* About this task
Please copy each line of the records below that holds the word "world".

* Data in this exercise
+===+

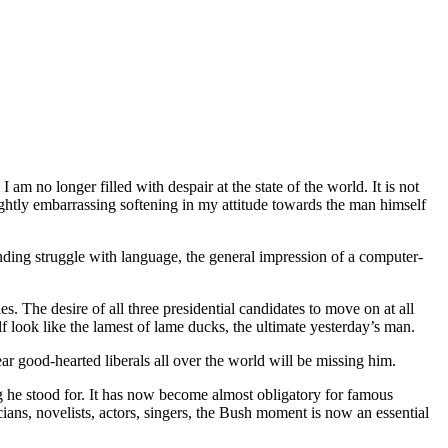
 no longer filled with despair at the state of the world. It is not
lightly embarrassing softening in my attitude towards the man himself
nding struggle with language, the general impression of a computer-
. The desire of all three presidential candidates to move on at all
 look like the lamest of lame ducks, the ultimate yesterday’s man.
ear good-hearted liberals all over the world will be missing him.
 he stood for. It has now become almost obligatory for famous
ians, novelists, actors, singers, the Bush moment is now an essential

+===+

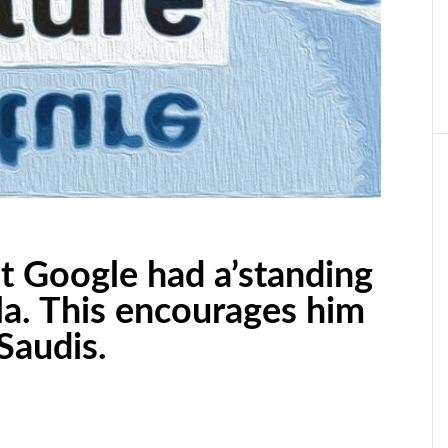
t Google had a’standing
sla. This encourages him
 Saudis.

+===+

* Output of the exercise
 no longer filled with despair at the state of the world. It is not
ear good-hearted liberals all over the world will be missing him.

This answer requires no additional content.